■ Task requirements ■
From the line containing "碰触云 - 中国香港CN2 / 英国" to the final line of the listing, restate each line word for word and add nothing.

Available records below:

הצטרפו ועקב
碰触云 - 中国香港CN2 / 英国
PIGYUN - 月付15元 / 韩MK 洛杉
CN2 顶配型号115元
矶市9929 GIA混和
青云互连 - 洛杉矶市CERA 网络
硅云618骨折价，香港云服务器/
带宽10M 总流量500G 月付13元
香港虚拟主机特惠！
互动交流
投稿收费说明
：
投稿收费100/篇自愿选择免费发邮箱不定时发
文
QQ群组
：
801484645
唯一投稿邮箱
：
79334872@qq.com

End of Available records.

■ Task solution ■
碰触云 - 中国香港CN2 / 英国
PIGYUN - 月付15元 / 韩MK 洛杉
CN2 顶配型号115元
矶市9929 GIA混和
青云互连 - 洛杉矶市CERA 网络
硅云618骨折价，香港云服务器/
带宽10M 总流量500G 月付13元
香港虚拟主机特惠！
互动交流
投稿收费说明
：
投稿收费100/篇自愿选择免费发邮箱不定时发
文
QQ群组
：
801484645
唯一投稿邮箱
：
79334872@qq.com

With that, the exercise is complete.